Direct Alignment from Preferences - Part 02. DAP

25 Feb 2024

Introdunction

In the previous post, “Direct Alignment from Preferences Part - 01. RLHF”, we looked at how to train a language model that can generate responses matching human preferences using reinforcement learning (RL). However, compared to supervised learning, RL is an unstable training method. (Training is heavily affected by hyperparameters, and it also requires an enormous amount of exploration to secure data that can earn good rewards. I’ll cover the instability of RL in more detail in a future post if I get the chance.)

In addition, methods that use RL have the drawback of high computation cost. You need to use four models for training: the Policy, the Reference policy, the Reward, and the Value Model. In other words, the bigger the model gets, the more burdensome these methods become.

For this reason, various methods that improve training stability without using RL have emerged, and these are called DAP (Direct Alignment from Preference). In Part 2 of this three-part series, we’ll take a look at DAP methods.

Model alignment - DAP

SLiC-HF (Deepmind)

This is a method proposed in the SLiC-HF: Sequence Likelihood Calibration with Human Feedback (Zhao et al., 2023) paper, which Deepmind released in 2023.

SVM, a classic ML approach, trains a model so that positive samples and negative samples are well separated. The idea is to make it possible to separate positive samples and negative samples with a hyperplane, keeping them a certain margin distance apart.

SLiC-HF uses the loss function used in SVM to train the LLM to distinguish positive samples from negative samples with respect to human preference, so that the LLM can generate positive samples, i.e., responses that reflect human preferences.

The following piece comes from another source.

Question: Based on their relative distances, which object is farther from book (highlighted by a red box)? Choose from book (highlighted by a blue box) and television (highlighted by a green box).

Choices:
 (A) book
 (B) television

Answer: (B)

SLiC-HF loss function $\mathcal{L}(\theta) = \max(0, \delta - \log P_\theta(y^+|x) + \log P_\theta(y^-|x)) - \lambda \log P_\theta(y_{\text{ref}}|x)$
- The first part of the loss is the hinge-loss used in SVM. You can also understand it as raising the likelihood of positive samples and lowering the likelihood of negative samples.
- The latter part of the loss is a regularizer that keeps the model from diverging too far from the Reference model (SFT). Usually it’s common to use KL-divergence, but apparently you can achieve the same effect even using the NLL value for the Reference model’s responses. Using this approach lets you reduce the computation cost of having to keep the Reference model loaded during training. (ref: Calibrating Sequence likelihood Improves Conditional Language Generation)
Results
- The results vary slightly depending on whether you use externally pre-tagged preference data or data tagged from the SFT model, but the numbers didn’t change much.
- The SLiC-HF training method showed a win rate of over 80% compared to the SFT model, and even when evaluated by human annotators it earned higher scores than RLHF.

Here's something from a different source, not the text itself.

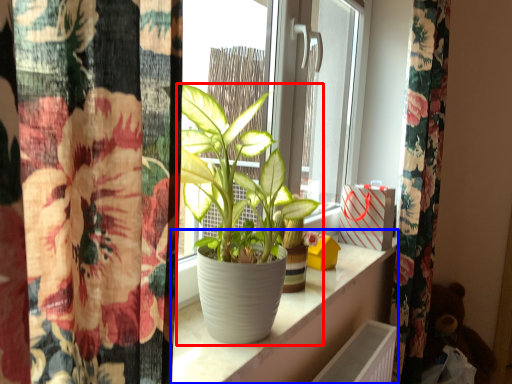 Question: Which of the following is the closest to the observer, houseplant (highlighted by a red box) or window sill (highlighted by a blue box)?

Choices:
 (A) houseplant
 (B) window sill

Answer: (A)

This paper claims that the SLiC-HF method showed better performance than RLHF+PPO. However, since performance was only evaluated on the summarization task, it’s hard to conclude from this paper alone that model alignment for general tasks like chatGPT is possible.

DPO (Stanford)

The Direct Preference Optimization: Your Language Model is Secretly a Reward Model (https://arxiv.org/abs/2305.18290) paper that came out of Stanford in 2023 is a method that reworks the RL objective function to make supervised learning possible.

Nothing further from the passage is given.